The head of every deductive rule is bound to T.

baz(A,C)   :- foo(A,B),   bar(B,C) ==>
baz(A,C,T) :- foo(A,B,T), bar(B,C,T)

The head of every inductive rule is bound to T + 1.

baz(A,C)     :- foo(A,B),   bar(B,C) ==>
baz(A,C,T+1) :- foo(A,B,T), bar(B,C,T)

For asynchronous rules, we introduce a Clock(From, To, T) relation which contains an entry (n, m, T) if node n sent a message to m at time T. Then, the body of asynchronous rules at node n whose heads are destined for node n are augmented with a Clock(n, m, t) predicate while the head is augmented with T + 1. Molly can add and remove entries from Clock to simulate faults.
```
foo(A,B)     :- foo(B,A) ==>
foo(A,B,T+1) :- foo(B,A,T), Clock(B,A,T)
```

It then rewrites the Datalog program to maintain its own provenance graph, and extracts lineage from the graph via recursive queries that walk the graph.

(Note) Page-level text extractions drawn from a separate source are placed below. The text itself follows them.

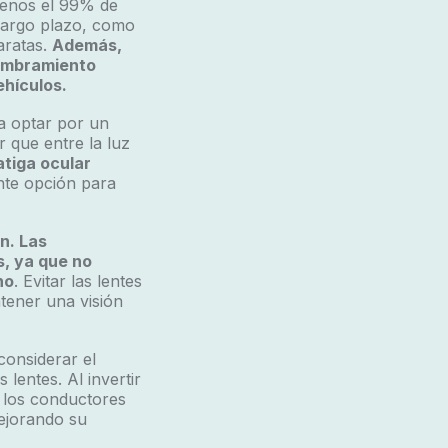
 menos el 99% de
 largo plazo, como
aratas.
Además,
lumbramiento
ehículos.
a optar por un
 que entre la luz
atiga ocular
nte opción para
n. Las
, ya que no
no
. Evitar las lentes
tener una visión
considerar el
 lentes. Al invertir
 los conductores
ejorando su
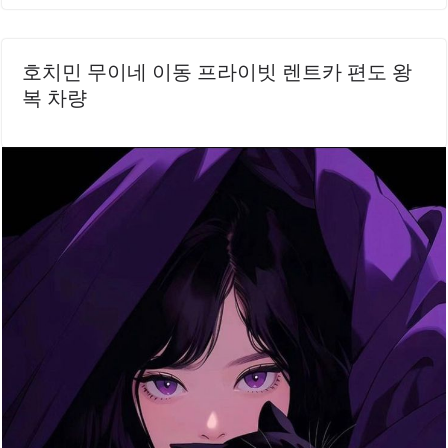
호치민 무이네 이동 프라이빗 렌트카 편도 왕
복 차량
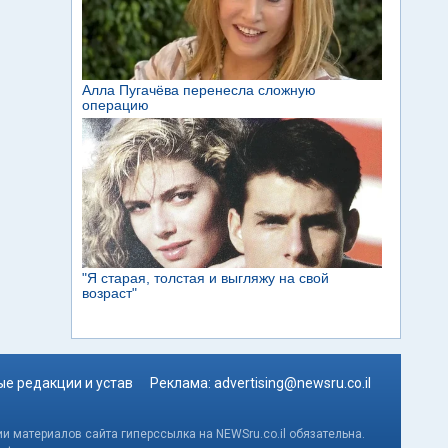
е редакции и устав
Реклама:
advertising@newsru.co.il
и материалов сайта гиперссылка на NEWSru.co.il обязательна.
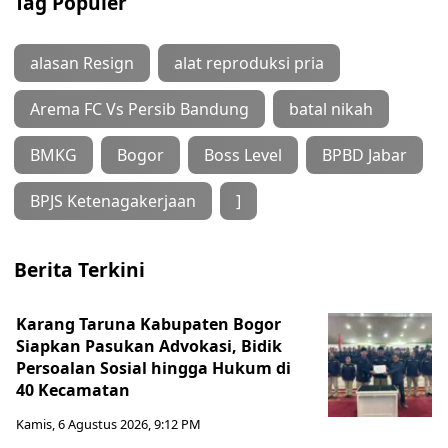
Tag Populer
alasan Resign
alat reproduksi pria
Arema FC Vs Persib Bandung
batal nikah
BMKG
Bogor
Boss Level
BPBD Jabar
BPJS Ketenagakerjaan
]
Berita Terkini
Karang Taruna Kabupaten Bogor
Siapkan Pasukan Advokasi, Bidik
Persoalan Sosial hingga Hukum di
40 Kecamatan
Kamis, 6 Agustus 2026, 9:12 PM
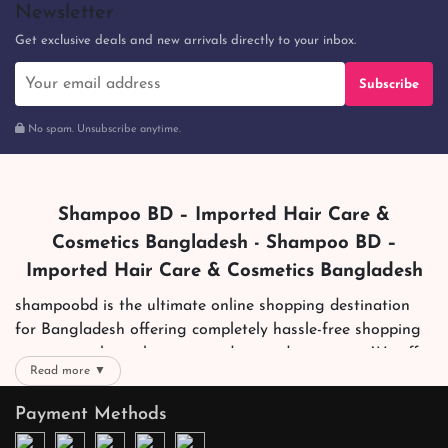
Newsletter
Get exclusive deals and new arrivals directly to your inbox.
Subscribe
No spam. Unsubscribe anytime.
Shampoo BD – Imported Hair Care &
Cosmetics Bangladesh - Shampoo BD –
Imported Hair Care & Cosmetics Bangladesh
shampoobd is the ultimate online shopping destination
for Bangladesh offering completely hassle-free shopping
experience through secure and trusted gateways. We offer
Read more ▼
you trendy and reliable shopping with all your preferred
brands and more. Now shopping is easier, quicker and
Payment Methods
always joyous. We help you mark the exact choice here.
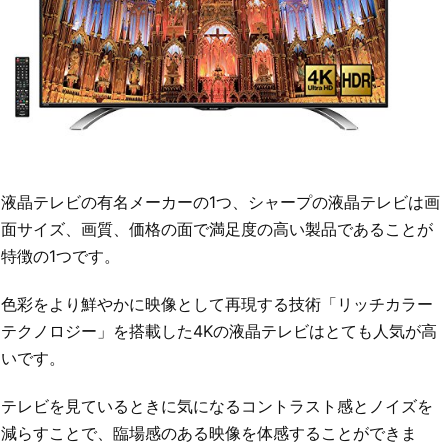
液晶テレビの有名メーカーの1つ、シャープの液晶テレビは画
面サイズ、画質、価格の面で満足度の高い製品であることが
特徴の1つです。
色彩をより鮮やかに映像として再現する技術「リッチカラー
テクノロジー」を搭載した4Kの液晶テレビはとても人気が高
いです。
テレビを見ているときに気になるコントラスト感とノイズを
減らすことで、臨場感のある映像を体感することができま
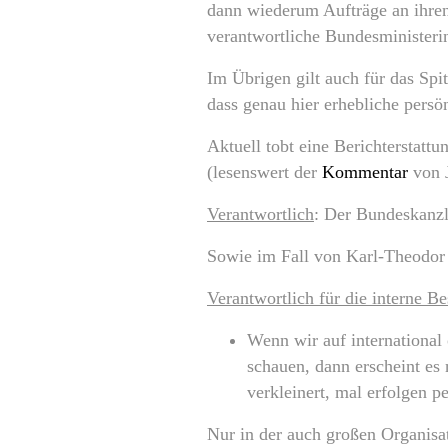
dann wiederum Aufträge an ihren 
verantwortliche Bundesministeri
Im Übrigen gilt auch für das Spi
dass genau hier erhebliche persön
Aktuell tobt eine Berichterstatt
(lesenswert der
Kommentar
von 
Verantwortlich
: Der Bundeskanzl
Sowie im Fall von Karl-Theodor
Verantwortlich für die interne B
Wenn wir auf internationa
schauen, dann erscheint es
verkleinert, mal erfolgen p
Nur in der auch großen Organisa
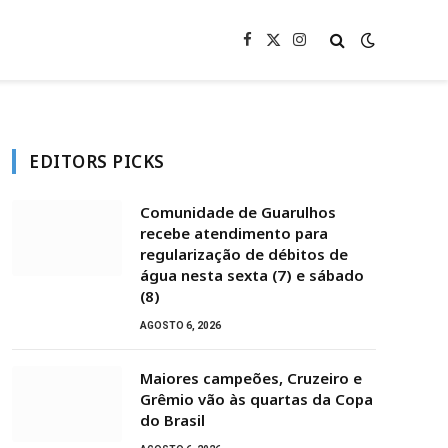
Facebook
X
Instagram
(Twitter)
EDITORS PICKS
Comunidade de Guarulhos
recebe atendimento para
regularização de débitos de
água nesta sexta (7) e sábado
(8)
AGOSTO 6, 2026
Maiores campeões, Cruzeiro e
Grêmio vão às quartas da Copa
do Brasil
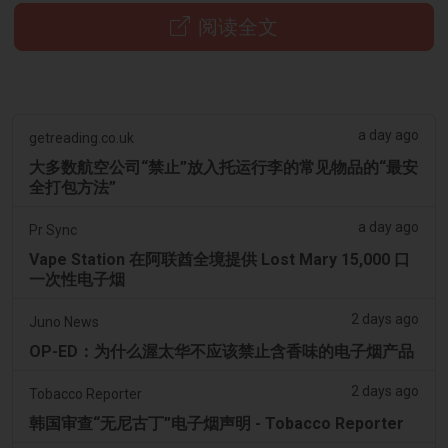
阅读全文
a day ago
getreading.co.uk
大多数航空公司“禁止”放入托运行李的常见物品的“最安
全打包方法”
a day ago
Pr Sync
Vape Station 在阿联酋全境提供 Lost Mary 15,000 口
一次性电子烟
2 days ago
Juno News
OP-ED：为什么渥太华不应该禁止含香味的电子烟产品
2 days ago
Tobacco Reporter
韩国审查“无尼古丁”电子烟声明 - Tobacco Reporter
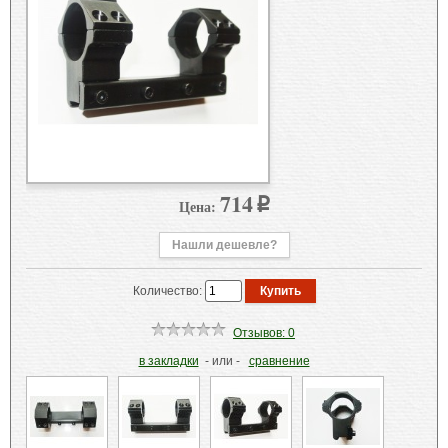
714
Цена:
p
Нашли дешевле?
Количество:
Отзывов: 0
в закладки
- или -
сравнение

Given an execution of the Datalog program, Molly generates a CNF formula where the disjuncts inside each conjunct x1 or .. or xn represent a message drop or node failure that would invalidate a particular derivation. If all derivations can be invalidated, then the formula is unsatisfiable and the program is fault-tolerant. If the formula is satisfiable, then each satisfied conjunct represents a counterexample of the derivation. Molly uses a SMT solver to solve these formulas.